At the same time, the major political, social and environmental issues
on this Assembly’s agenda — peace and security, economic growth and
sustainable development, human rights, disarmament, drugs, crime,
international terrorism – know no borders. None of us can tackle
them individually if we expect to resolve them effectively. Their
solutions are in our common interest. The problems are vast and
touch all of humanity. Because they cannot be solved within our
borders alone, does not mean anyone has the right, or the luxury,
to abdicate responsibility for their consequences.

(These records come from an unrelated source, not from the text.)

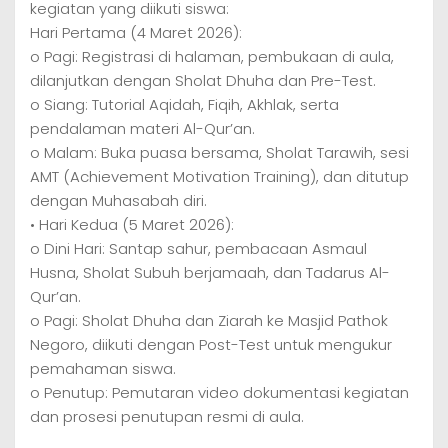
kegiatan yang diikuti siswa:
Hari Pertama (4 Maret 2026):
o Pagi: Registrasi di halaman, pembukaan di aula,
dilanjutkan dengan Sholat Dhuha dan Pre-Test.
o Siang: Tutorial Aqidah, Fiqih, Akhlak, serta
pendalaman materi Al-Qur’an.
o Malam: Buka puasa bersama, Sholat Tarawih, sesi
AMT (Achievement Motivation Training), dan ditutup
dengan Muhasabah diri.
• Hari Kedua (5 Maret 2026):
o Dini Hari: Santap sahur, pembacaan Asmaul
Husna, Sholat Subuh berjamaah, dan Tadarus Al-
Qur’an.
o Pagi: Sholat Dhuha dan Ziarah ke Masjid Pathok
Negoro, diikuti dengan Post-Test untuk mengukur
pemahaman siswa.
o Penutup: Pemutaran video dokumentasi kegiatan
dan prosesi penutupan resmi di aula.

When the speculative market drives the price of a barrel of oil to
$80, those too small to have significant reserves are more quickly
affected. And just as large countries with huge appetites for fuel
make deals sometimes inconsistent with their politics, so do we. For
us, energy security is much more than a matter of global arithmetic;
it’s a matter of life and death.
When climate change causes significant environmental transformation,
it doesn’t take much for prolonged droughts and excessive rains to
harm our agriculture and damage our economy, or for rising shorelines
to reach our cities. But we lack the diversity and the space to adapt
and cope.
When it is news that there are no explosions in Iraq, and when large
scale destruction is a daily occurrence, we in small countries become
more keenly aware of our vulnerability and susceptibility to the will
and capacity of the international community, to their tolerance for
distant violence and humiliation.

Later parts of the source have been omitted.